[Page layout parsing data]

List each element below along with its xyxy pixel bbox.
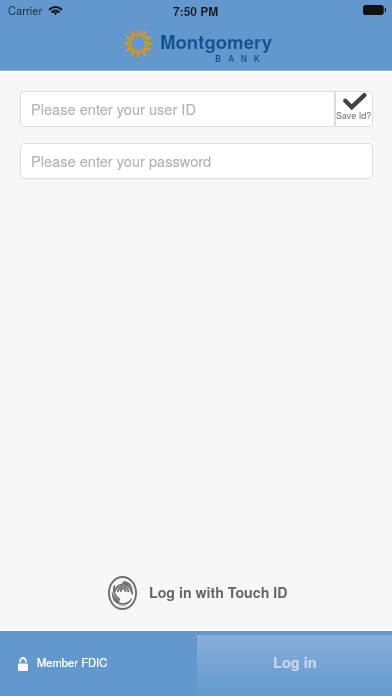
staticText: Please enter your password xyxy=(31,150,212,171)
staticText: Member FDIC xyxy=(37,654,108,670)
staticText: Log in with Touch ID xyxy=(149,582,288,602)
staticText: Carrier xyxy=(8,2,43,18)
button[interactable]: Please enter your user ID xyxy=(20,91,335,127)
button[interactable]: Log in xyxy=(197,635,392,696)
staticText: 7:50 PM xyxy=(173,2,219,19)
staticText: B A N K xyxy=(215,52,263,64)
button[interactable]: Member FDIC xyxy=(0,631,392,696)
button[interactable]: Log in with Touch ID xyxy=(108,575,288,611)
staticText: Please enter your user ID xyxy=(31,98,196,119)
button[interactable]: Please enter your password xyxy=(20,143,373,179)
staticText: Save Id? xyxy=(336,109,372,122)
button[interactable]: Save Id xyxy=(335,91,373,127)
staticText: Montgomery xyxy=(160,28,273,55)
staticText: Log in xyxy=(273,652,317,673)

** Directions **
Return each line of the entries that holds the string "FDIC".

** Answer space **
staticText: Member FDIC xyxy=(37,654,108,670)
button[interactable]: Member FDIC xyxy=(0,631,392,696)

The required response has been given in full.